Dad was the rock of our family, retired Marine Corps sergeant, and computer geek. He hid his pain for a bit before he had to admit that the Non-Hodgkin s Lymphoma was kicking his ass. Eighteen rounds of chemo and the cancer kept growing. The doctors promised to get him to Thanksgiving and he held them to it. Only ten months passed from the time he was diagnosed until he left us, and it’s still a bit raw.
I lost myself in all of this, buried myself in my work and refused to see what was going on around me. My marriage was over before it even started but I didn't want to end it at first. Dad married us and it seemed like it was disrespecting him to end it even though I was miserable and dying inside. I had to remember what he always told us growing up. “Do what you need to do to be happy. Don’t do what you think other want you to do. That is not your path. Follow your heart. It will never steer you wrong.”
So I did.
Now I have found quite by accident, the one my heart has been searching for all of my life, and every lifetime. He is my Muse, my life partner and the part of my heart and soul that was missing. Now the holidays are a time of joy. I've rediscovered my Wiccan faith and the happiness fills my life once again. The holidays are no longer a time where I am depressed and melancholy, but a time to remember those I've loved and lost and be thankful for the time we did have together and the lessons I've learned from them. It was Paul who showed me that true friendship never dies. They are always with you, encouraging you along the way. It was my Dad who encouraged me to follow all of my dreams wherever they may lead. Both men would've had the biggest kick out of the fact that I’m a published author of erotic romance. They would have been my biggest fans. Well, I know for a fact they are “up there” smoking a couple of Cuban cigars, sipping scotch, and smiling down on me.
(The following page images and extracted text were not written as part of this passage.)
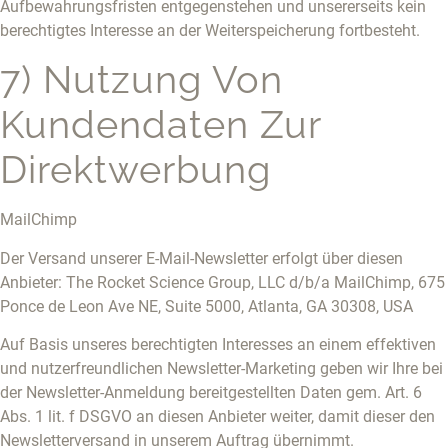
Aufbewahrungsfristen entgegenstehen und unsererseits kein
berechtigtes Interesse an der Weiterspeicherung fortbesteht.
7) Nutzung Von
Kundendaten Zur
Direktwerbung
MailChimp
Der Versand unserer E-Mail-Newsletter erfolgt über diesen
Anbieter: The Rocket Science Group, LLC d/b/a MailChimp, 675
Ponce de Leon Ave NE, Suite 5000, Atlanta, GA 30308, USA
Auf Basis unseres berechtigten Interesses an einem effektiven
und nutzerfreundlichen Newsletter-Marketing geben wir Ihre bei
der Newsletter-Anmeldung bereitgestellten Daten gem. Art. 6
Abs. 1 lit. f DSGVO an diesen Anbieter weiter, damit dieser den
Newsletterversand in unserem Auftrag übernimmt.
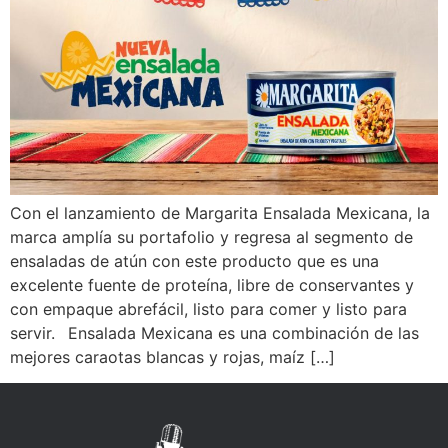
Con el lanzamiento de Margarita Ensalada Mexicana, la
marca amplía su portafolio y regresa al segmento de
ensaladas de atún con este producto que es una
excelente fuente de proteína, libre de conservantes y
con empaque abrefácil, listo para comer y listo para
servir. Ensalada Mexicana es una combinación de las
mejores caraotas blancas y rojas, maíz […]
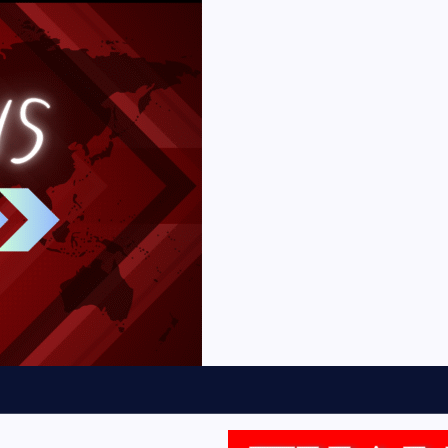
ฏ
ร
ป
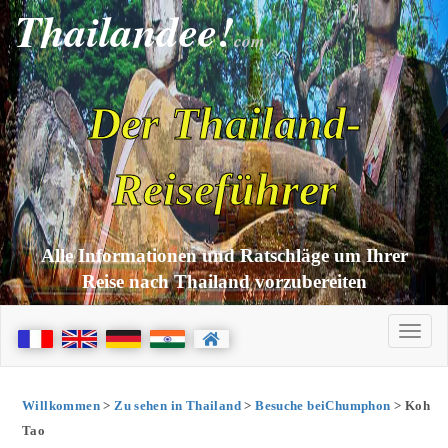
Thailandee!
com
Der Thailand-
Reiseführer
Alle Informationen und Ratschläge um Ihrer
Reise nach Thailand vorzubereiten
Willkommen
>
Zu sehen in Thailand
>
Besuche beiChumphon
> Koh
Tao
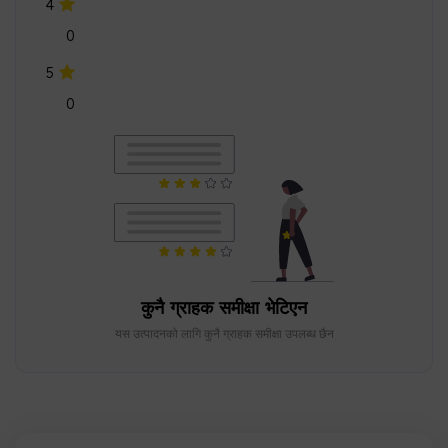
4
0
5
0
कुनै ग्राहक समीक्षा भेटिएन
यस उत्पादनको लागि कुनै ग्राहक समीक्षा उपलब्ध छैन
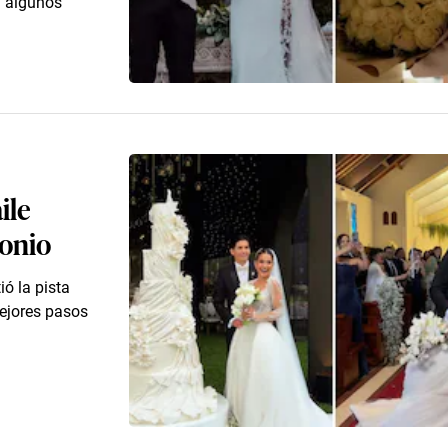
n algunos
ile
monio
ó la pista
ejores pasos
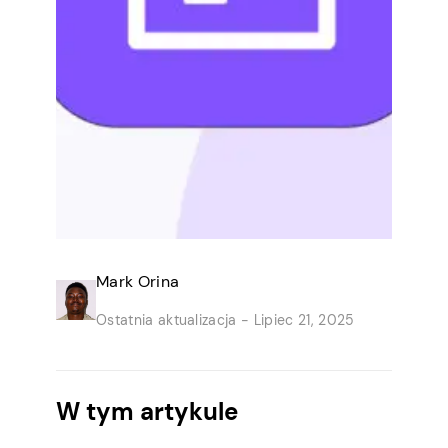
Mark Orina
Ostatnia aktualizacja -
Lipiec 21, 2025
W tym artykule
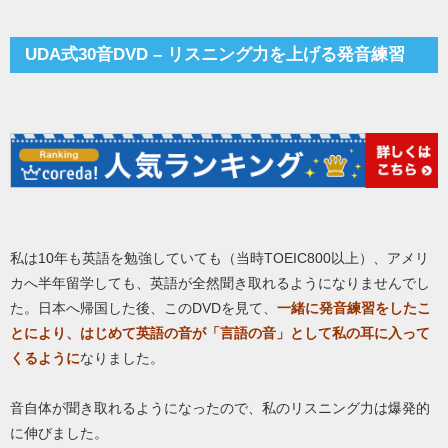
UDA式30音DVD – リスニング力を上げる発音練習
私は10年も英語を勉強していても（当時TOEIC800以上）、アメリ
カへ半年留学しても、英語が全然聞き取れるようになりませんでし
た。日本へ帰国した後、このDVDを見て、
一緒に発音練習をしたこ
とにより、はじめて英語の音が「言語の音」として私の耳に入って
くるように
なりました。
音自体が聞き取れるようになったので、私のリスニング力は爆発的
に伸びました。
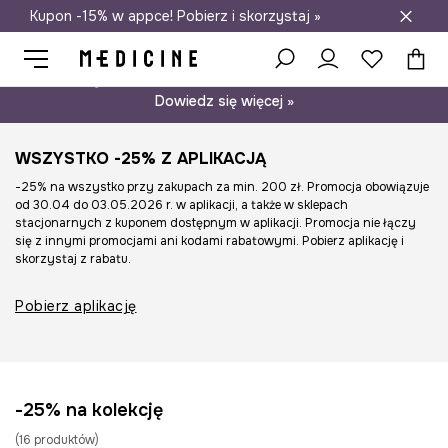
Kupon -15% w appce! Pobierz i skorzystaj »
Darmowa dostawa do salonów
Psst… mamy dla Ciebie kupon -15% na modele nieprzecenione.
Dowiedz się więcej »
WSZYSTKO -25% Z APLIKACJĄ
-25% na wszystko przy zakupach za min. 200 zł. Promocja obowiązuje
od 30.04 do 03.05.2026 r. w aplikacji, a także w sklepach
stacjonarnych z kuponem dostępnym w aplikacji. Promocja nie łączy
się z innymi promocjami ani kodami rabatowymi. Pobierz aplikację i
skorzystaj z rabatu.
Pobierz aplikację
-25% na kolekcję
(
16
produktów
)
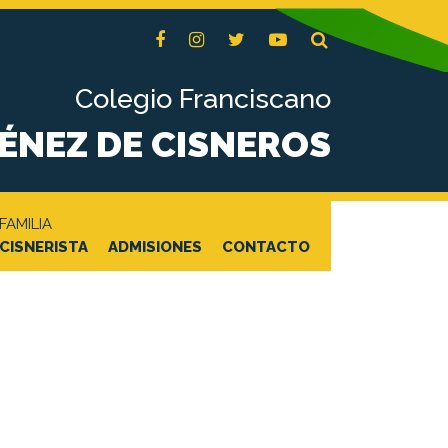
Colegio Franciscano
MÉNEZ DE CISNEROS
FAMILIA
CISNERISTA
ADMISIONES
CONTACTO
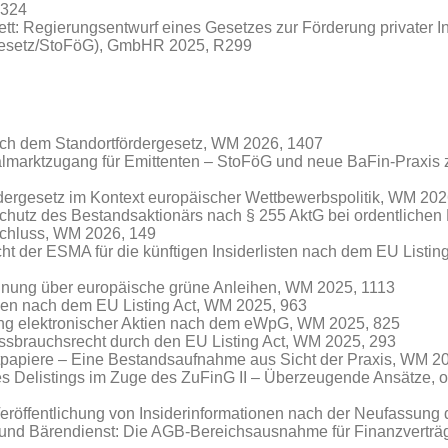
R324
tt: Regierungsentwurf eines Gesetzes zur Förderung privater I
rgesetz/StoFöG), GmbHR 2025, R299
ach dem Standortfördergesetz, WM 2026, 1407
lmarktzugang für Emittenten – StoFöG und neue BaFin-Praxis 
rdergesetz im Kontext europäischer Wettbewerbspolitik, WM 202
chutz des Bestandsaktionärs nach § 255 AktG bei ordentlichen
chluss, WM 2026, 149
cht der ESMA für die künftigen Insiderlisten nach dem EU Listi
dnung über europäische grüne Anleihen, WM 2025, 1113
nen nach dem EU Listing Act, WM 2025, 963
ung elektronischer Aktien nach dem eWpG, WM 2025, 825
ssbrauchsrecht durch den EU Listing Act, WM 2025, 293
rtpapiere – Eine Bestandsaufnahme aus Sicht der Praxis, WM 2
es Delistings im Zuge des ZuFinG II – Überzeugende Ansätze, 
Veröffentlichung von Insiderinformationen nach der Neufassun
 und Bärendienst: Die AGB-Bereichsausnahme für Finanzverträ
Just like me, the main characters of the first two books of my Now and Forever series lost loved ones far too soon. They had to go through a lot of hell in order to believe they are worthy of love and they can be happy again. Those who've passed never leave us. They live on in our hearts and in everything we do. Even if we don't realize it, they made impressions on us that help shape how we live our own lives and ultimately lead us to our happily ever after.
|Chris Sharp /FreeDigitalPhotos.net|
This holiday season, take the time to remember those who have made lasting impressions on your lives whether they have left this world or are still with you. Light a candle or two for them at sunrise and allow it to burn until sunset. When you see that light burning bright, smile. Your loved ones are there with you now and forever.
My Dad's favorite song was "Unchained Melody" by the Righteous Brothers. We played it at his wake as he requested. To this day, when I hear this song I smile through the tears. I miss him so much.